*** Opening EXERCISE DATA ***

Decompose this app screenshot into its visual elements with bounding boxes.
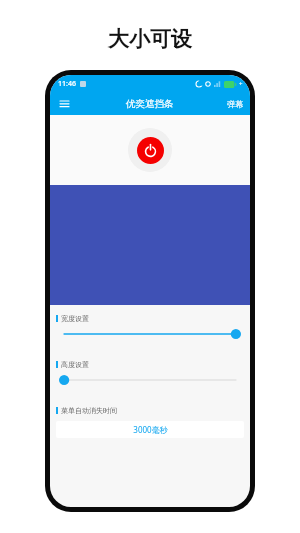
button[interactable] (50, 325, 250, 343)
staticText: 3000毫秒 (133, 424, 168, 435)
staticText: + (239, 80, 243, 88)
staticText: 高度设置 (61, 360, 89, 369)
staticText: 弹幕 (227, 99, 243, 109)
staticText: 大小可设 (108, 26, 192, 52)
staticText: 菜单自动消失时间 (61, 406, 117, 415)
button[interactable]: 3000毫秒 (56, 421, 244, 438)
button[interactable] (50, 371, 250, 389)
staticText: 11:46 (58, 79, 76, 89)
button[interactable]: Power toggle (128, 128, 172, 172)
staticText: 宽度设置 (61, 314, 89, 323)
button[interactable]: Menu (56, 96, 72, 112)
button[interactable]: 弹幕 (220, 95, 250, 113)
staticText: 优奕遮挡条 (126, 98, 174, 110)
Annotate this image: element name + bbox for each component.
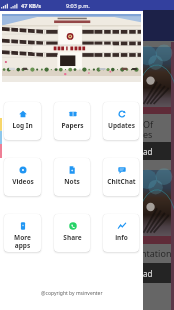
staticText: es (143, 128, 153, 140)
button[interactable]: Share (54, 214, 90, 252)
button[interactable]: info (103, 214, 139, 252)
button[interactable]: Videos (4, 158, 41, 196)
staticText: Papers (61, 121, 84, 130)
staticText: info (115, 233, 128, 242)
staticText: 9:03 p.m. (66, 2, 90, 9)
button[interactable]: Log In (4, 102, 41, 140)
staticText: ChitChat (107, 177, 136, 186)
staticText: Log In (12, 121, 33, 130)
staticText: Share (63, 233, 82, 242)
button[interactable]: Updates (103, 102, 139, 140)
staticText: ntation & (141, 247, 174, 259)
staticText: Videos (12, 177, 34, 186)
staticText: ad (143, 268, 153, 279)
staticText: Of (143, 118, 154, 130)
staticText: ad (143, 146, 153, 157)
button[interactable]: More apps (4, 214, 41, 252)
staticText: More apps (14, 233, 31, 250)
button[interactable]: Nots (54, 158, 90, 196)
staticText: 47 KB/s (21, 2, 42, 9)
staticText: Updates (108, 121, 135, 130)
staticText: Nots (64, 177, 80, 186)
button[interactable]: ChitChat (103, 158, 139, 196)
staticText: @copyright by msinventer (41, 290, 103, 297)
button[interactable]: Papers (54, 102, 90, 140)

*** Closing EXERCISE DATA ***

PROBLEM →
Extract all lines from the material above that include the word "Share".

RESPONSE BELOW →
button[interactable]: Share (54, 214, 90, 252)
staticText: Share (63, 233, 82, 242)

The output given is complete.